This section is from the "Henley's Twentieth Century Formulas Recipes Processes" encyclopedia, by Norman W. Henley and others.
Then take enough fresh grape juice to fill the barrel one-third full, bung up tight, roll and agitate violently on the skid for a few minutes. Next burn more sulphur matches in it until no more will burn, fill in more juice until the barrel is about two-thirds full; agitate and roll again. Repeat the burning process as before, after which fill the barrel completely with grape juice and roll. The barrel should then be bunged tightly and stored in a cool place with the bung up, and so secured that the package cannot be shaken. In the course of a few weeks the juice will have become clear and can then be racked off and filled into bottles or jars direct, sterilized, and corked or sealed up ready for use. By this method, however, unless skillfully handled, the juice is apt to have a slight taste of the sulphur.
The following are the component parts of a California and a Concord unfermented grape juice:
Per cent Per cent
Solid contents......... 20.37 20.60
Total acids (as tartaric) .663 .53
Volatile acids...........023 .03
Grape sugar........... 18.54 19.15
Free tartaric acids.......025 .07
Phosphoric acids........027 .04
Creani of tartar.........55 .59
This table is interesting in so far that the California unfermented grape juice was made from Viniferas or foreign varieties, whereas the Concord was a Labruska or one of the American sorts. The difference in taste and smell is even more pronounced than the analysis would indicate.
Small quantities of grape juice may be preserved in bottles. Fruit is likely to be dusty and to be soiled in other ways, and grapes, like other fruits, should be well washed before using. Leaves or other extraneous matter should also be removed. The juice is obtained by moderate pressure in an ordinary screw press, and strained through felt. By gently heating, the albuminous matter is coagulated and may be skimmed off, and further clarification may be effected by filtering through paper, but such filtration must be done as rapidly as possible, using a number of filters and excluding the air as much as possible.
The juice so obtained may be preserved by sterilization, in the following manner: Put the juice in the bottles in which it is to be kept, filling them very nearly full; place the bottles, unstoppered, in a kettle filled with cold water, so arranging them on a wooden perforated "false bottom" or other like contrivance as to prevent their immediate contact with the metal, this preventing unequal heating and possible fracture. Now heat the water, gradually raising the temperature to the boiling point, and maintain at that until the juice attains a boiling temperature; then close the bottles with perfectly fitting corks, which have been kept immersed in boiling water for a short time before use.
The corks should not be fastened in any way, for, if the sterilization is not complete, fermentation and consequent explosion of the bottle may occur unless the cork should be forced out.
If the juice is to be used for syrup, as for use at the soda fountain, the best method is to make a concentrated syrup at once, using about 2 pounds of refined sugar to 1 pint of juice, dissolving by a gentle heat.
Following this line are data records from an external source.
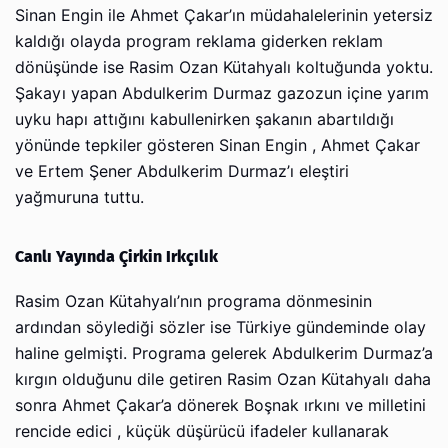
Sinan Engin ile Ahmet Çakar’ın müdahalelerinin yetersiz
kaldığı olayda program reklama giderken reklam
dönüşünde ise Rasim Ozan Kütahyalı koltuğunda yoktu.
Şakayı yapan Abdulkerim Durmaz gazozun içine yarım
uyku hapı attığını kabullenirken şakanın abartıldığı
yönünde tepkiler gösteren Sinan Engin , Ahmet Çakar
ve Ertem Şener Abdulkerim Durmaz’ı eleştiri
yağmuruna tuttu.
Canlı Yayında Çirkin Irkçılık
Rasim Ozan Kütahyalı’nın programa dönmesinin
ardından söylediği sözler ise Türkiye gündeminde olay
haline gelmişti. Programa gelerek Abdulkerim Durmaz’a
kırgın olduğunu dile getiren Rasim Ozan Kütahyalı daha
sonra Ahmet Çakar’a dönerek Boşnak ırkını ve milletini
rencide edici , küçük düşürücü ifadeler kullanarak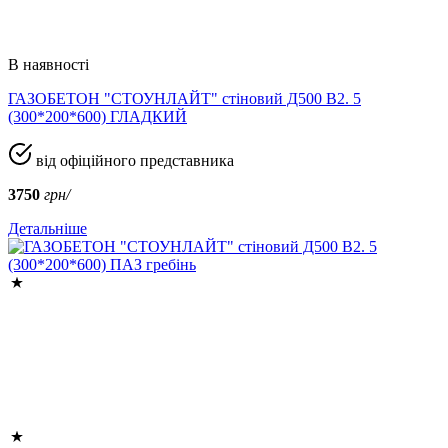
В наявності
ГАЗОБЕТОН "СТОУНЛАЙТ" стіновий Д500 В2. 5
(300*200*600) ГЛАДКИЙ
від офіційного представника
3750
грн/
Детальніше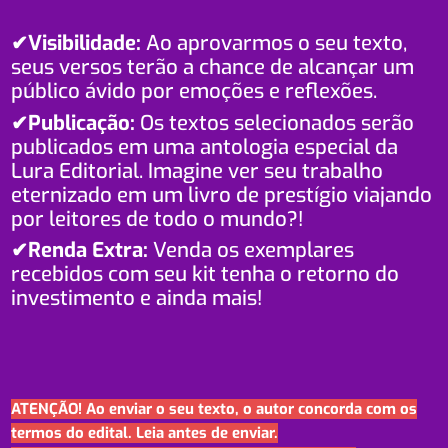
✔Visibilidade:
Ao aprovarmos o seu texto,
seus versos terão a chance de alcançar um
público ávido por emoções e reflexões.
✔Publicação:
Os textos selecionados serão
publicados em uma antologia especial da
Lura Editorial. Imagine ver seu trabalho
eternizado em um livro de prestígio viajando
por leitores de todo o mundo?!
✔Renda Extra:
Venda os exemplares
recebidos com seu kit tenha o retorno do
investimento e ainda mais!
ATENÇÃO! Ao enviar o seu texto, o autor concorda com os
termos do edital. Leia antes de enviar.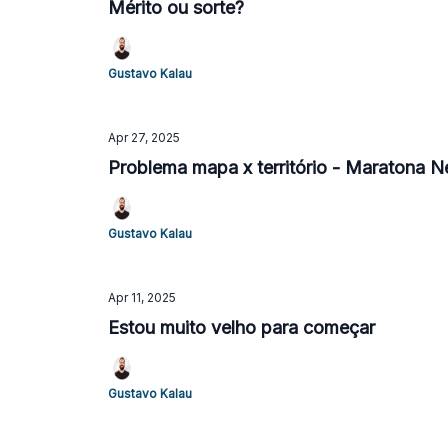
Mérito ou sorte?
Gustavo Kalau
Apr 27, 2025
Problema mapa x território - Maratona
Gustavo Kalau
Apr 11, 2025
Estou muito velho para começar
Gustavo Kalau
This syrup may be made by simple agitation without heat; and a finer flavor thus results, but its keeping quality would be uncertain.
The juices found in the market are frequently preserved by means of antiseptics, but so far none have been proposed for this purpose which can be considered entirely wholesome. Physiological experiments have shown that while bodies suited for this purpose may be apparently without bad effect at first, their repeated ingestion is likely to cause gastric disturbance.